* **Task prompt**:
Give back each record precisely, pictures excluded.
──────── Material supplied
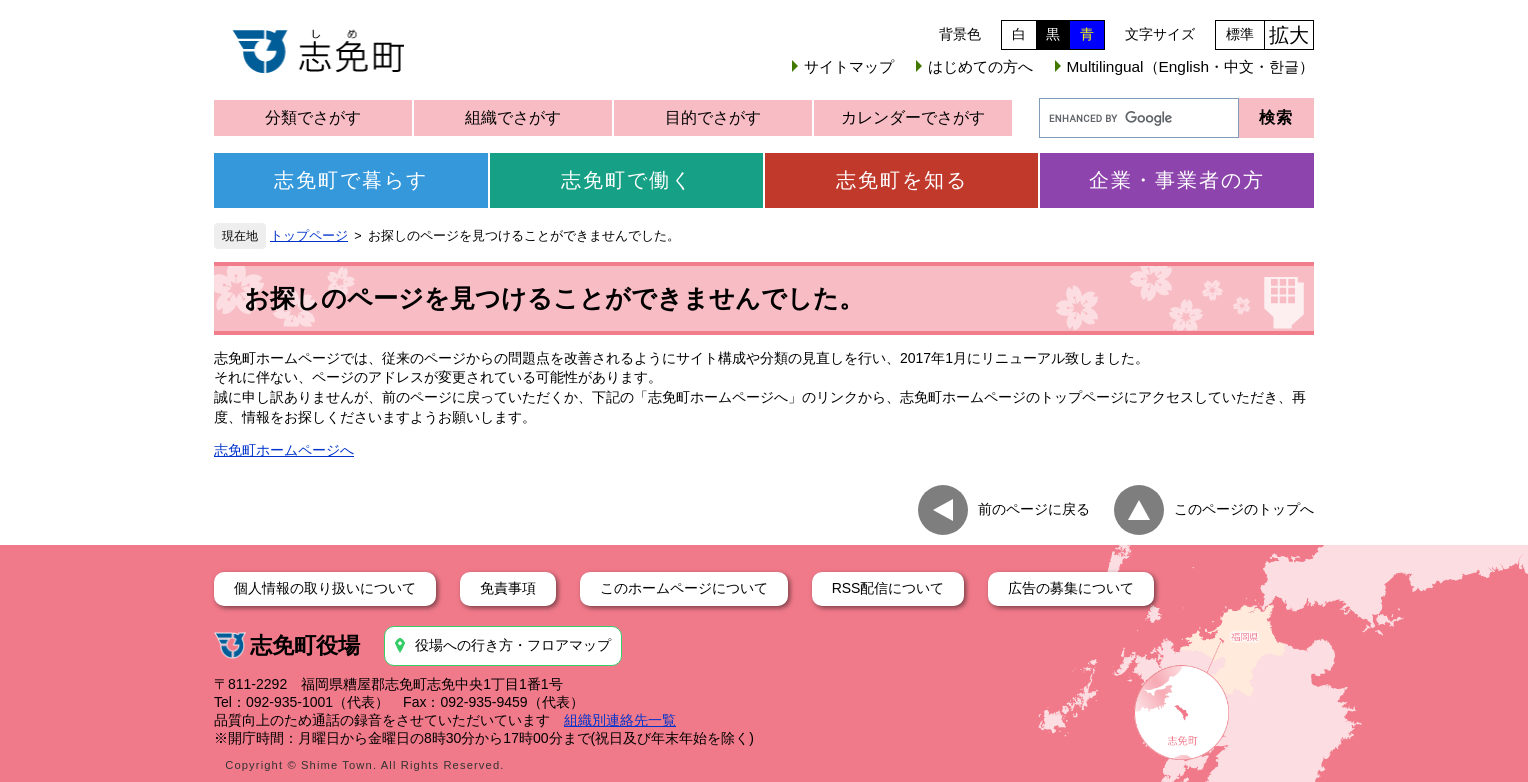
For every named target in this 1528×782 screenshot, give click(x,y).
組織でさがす (513, 117)
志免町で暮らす (351, 180)
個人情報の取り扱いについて (325, 588)
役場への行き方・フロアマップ (513, 645)
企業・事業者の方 (1177, 180)
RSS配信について (888, 588)
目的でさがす (713, 117)
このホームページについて (684, 588)
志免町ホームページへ (284, 450)
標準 (1240, 34)
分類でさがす (313, 117)
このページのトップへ (1244, 509)
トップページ (309, 236)
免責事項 (508, 588)
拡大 (1289, 35)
────────────────
* **Solved exercise**:
For every named target in this 1528×782 screenshot, give click(x,y).
組織でさがす (513, 117)
志免町で暮らす (351, 180)
個人情報の取り扱いについて (325, 588)
役場への行き方・フロアマップ (513, 645)
企業・事業者の方 (1177, 180)
RSS配信について (888, 588)
目的でさがす (713, 117)
このホームページについて (684, 588)
志免町ホームページへ (284, 450)
標準 (1240, 34)
分類でさがす (313, 117)
このページのトップへ (1244, 509)
トップページ (309, 236)
免責事項 (508, 588)
拡大 (1289, 35)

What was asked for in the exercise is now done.